ر ق ي

KÖK HARFLER: ر ق ي

ANLAM: 

رَقِىَ : Dağa tırmanmak, çıkmak, yükselmek.

AÇIKLAMA:

xx

DİĞER BAZI TÜREVLER:

xx

KUR’ÂN’DA GEÇEN TÜREVLERİ: 

Aşağıdaki tabloda Kur’ân’da geçen ve bu kökten gelen kelime türevleri, bunların gramatik adlandırılışları, Kur’ân’da kaç kere geçmiş olduğu belirtilmiş ve örnek bir ayet için, sûre/âyet numarası verilmiştir.


Tür Adet Anlam Örnek
رَقِىَ fiil-I 1 Çıktı, yükseldi 17/93
اِرْتَقَى fiil-VIII 1 Çıktı, yükseldi 38/10
رَاقِی  isim 1 Hastaya okuyan, okuyarak tedavi eden 75/27
رُقِيٌّ isim 1 Çıkmak, yükselmek 17/93

Toplam 4

BENZERLİKLER VE FARKLILIKLAR: 

Kök Harflerinin Yer Değişimi

Mahreci Benzeyen Kökler

Benzer Manada Kelimeler

Zıt Manada Kelimeler

  • رَقِيَ
  • اِرْتَقَى
  • رُقِيٌّ (a)
  • رُقِيٌّ (b)
    • هُبُوطٌ > bak: ه ب ط
    • نُزُولٌ > bak: ن ز ل
    • اِنْخِفَاضٌ > bak: خ ف ض
    • اِنْحِدَارٌ

AÇIKLAMA:

SUÛD ile RUKİYY kelimeleri arasındaki fark

( ص ع د – ر ق ي )

Rukiyy kelimesi, suûd kelimesinden daha geneldir. “Merdivene ya da basamağa tırmandı” ifadesi için her ikisi de kullanılabilir. Oysa “İlim ve şerefte en son noktaya ulaştım” derken, sa‘ide fiili kullanılmaz, rakiye fiili kullanılır. Çünkü bu kelime mekan konusunda da, başka konularda da kullanılabilir. Rakiye fiili, anlam bakımından yavaş yavaş, adım adım, aşama aşama ilerlemek, yükselmek” anlamına gelir. (Farklar Sözlüğü 267) Bknz: ( ص ع د )

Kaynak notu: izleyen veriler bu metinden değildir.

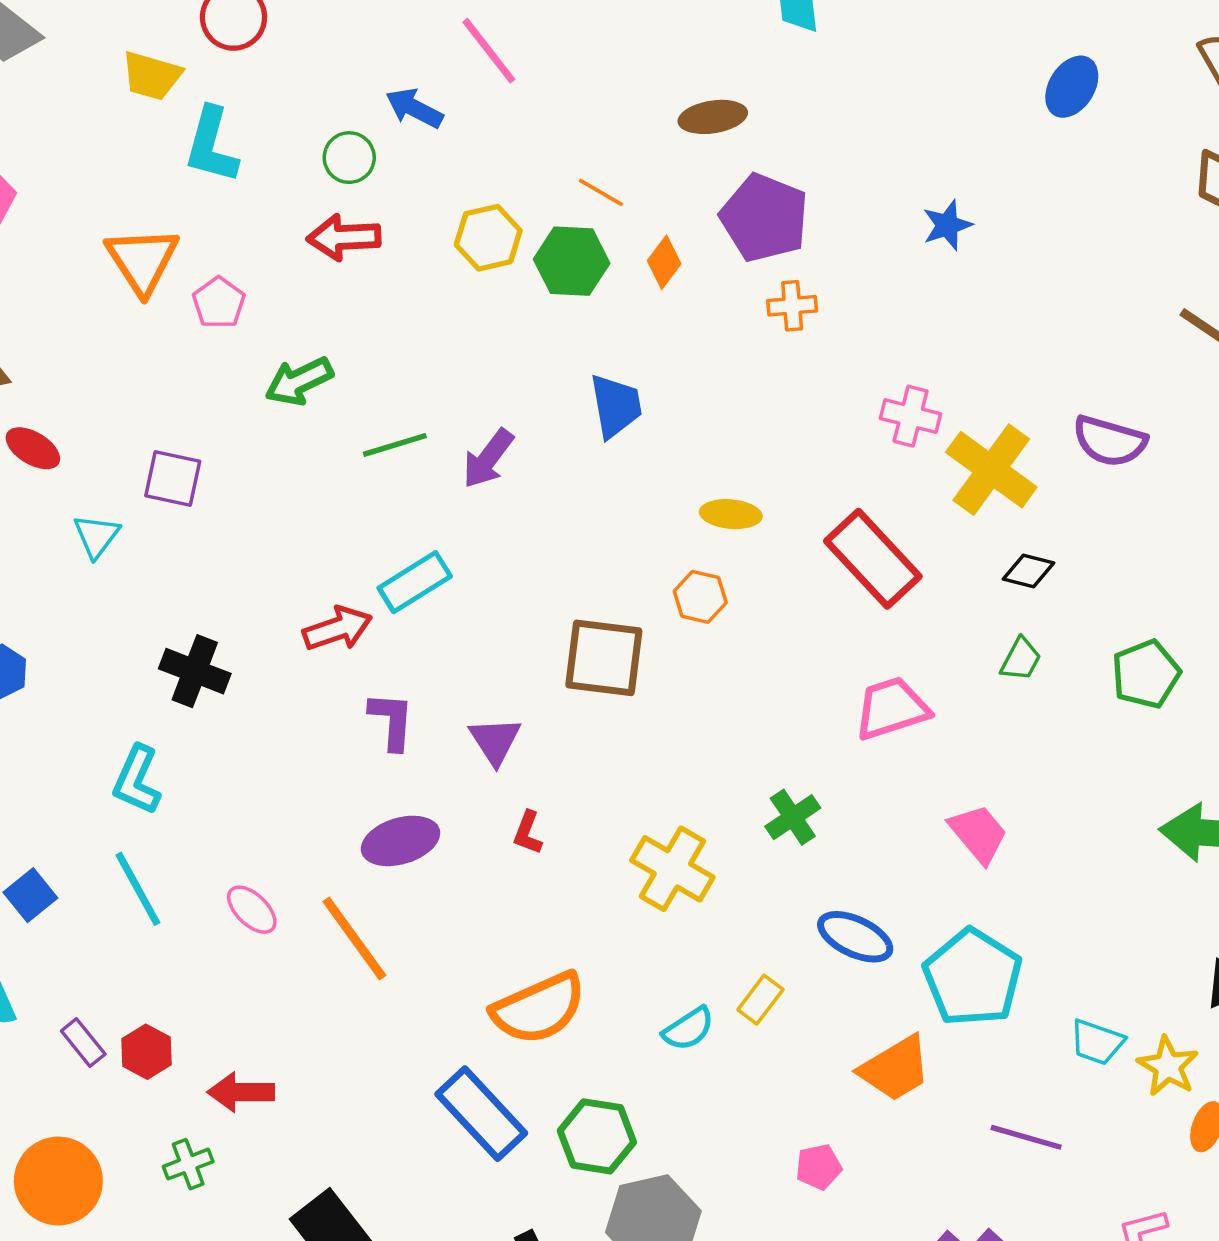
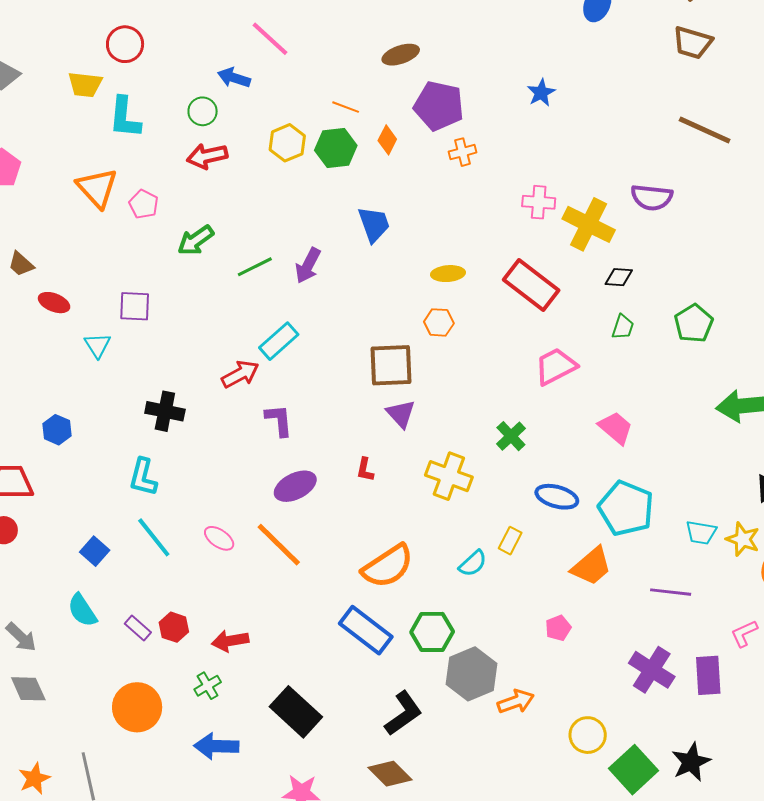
purple triangle: (495, 741) -> (401, 414), moved

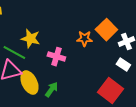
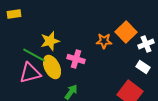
yellow star: (30, 39) -> (50, 41), turned -30
yellow ellipse: (29, 83) -> (52, 67), moved

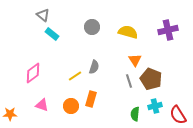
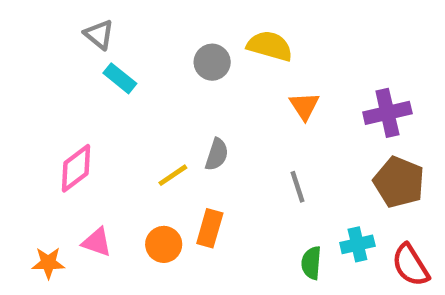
purple cross: (168, 30) -> (387, 113), moved
yellow semicircle: (128, 32) -> (270, 46), moved
orange triangle: (135, 60) -> (304, 106), moved
brown pentagon: (151, 79) -> (399, 182), moved
orange star: (10, 114) -> (48, 263), moved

TÜRKÇEYE GEÇEN KELİMELER: 

Aşağıdaki tabloda bu kökten Türkçeye geçmiş olan kelimeler, bunların Arapça yazılışları, Türkçe anlamları verilmiştir. Bu kelimelerin bazılarına günümüz Türkçesinde pek rastlanmaz. Daha çok Osmanlıca metinlerde görülmektedir.

Rukye رُقْيَة Dua, efsun.
Rukiye رُقِيَّة Büyü, sihir, efsun.
Erkâ أَرْقَى En yukarı.
Mirkat مِرْقَاة Merdiven. Basamak. Derece. Çoğul: Merâkî
Terakkî تَرَقِّى İlerleme, yükselme, gelişme.
İrtikâ’ اِرْتِقَاء Yükseğe çıkma, yükselme.
Mürtakî مُرْتَقِى İlerliyen, terakki eden. Yükselen, yukarı çıkan.
Müterakkî(ye) مُتَرَقِّي / مُتَرَقِّيَة İleri, ilerlemiş.

ÂYETLER:

DİKKAT! İncelediğimiz kökten gelen kelimeleri, Kur’an-ı Kerim’deki yerlerinde, yakın çevresindeki kelimelerle ilişkilerini gösterecek şekilde listeliyoruz. Uzun ayetlerin sadece bir bölümünü ele aldık. Bazı ayetlerin sadece bir kısmını gördüğümüz için, ayetler hakkında yanlış bir hüküm verilmemesi gerekir. Tamamını ele aldığımız ayetlerin meallerinin sonuna bir yıldız (*) işareti konmuştur.

رَقِىَ : Fiil-I.

17:93 أَوْ يَكُونَ لَكَ بَيْتٌ مِنْ زُخْرُفٍ أَوْ تَرْقَىٰ فِي السَّمَاءِ
Diyanet Meali: Yahut altından bir evin olmadıkça; ya da göğe çıkmadıkça (sana asla inanmayacağız).

اِرْتَقَى : Fiil-VIII.

38:10 فَلْيَرْتَقُوا فِي الْأَسْبَابِ
Diyanet Meali: Öyle ise sebeplere yapışarak yükselsinler (bakalım!)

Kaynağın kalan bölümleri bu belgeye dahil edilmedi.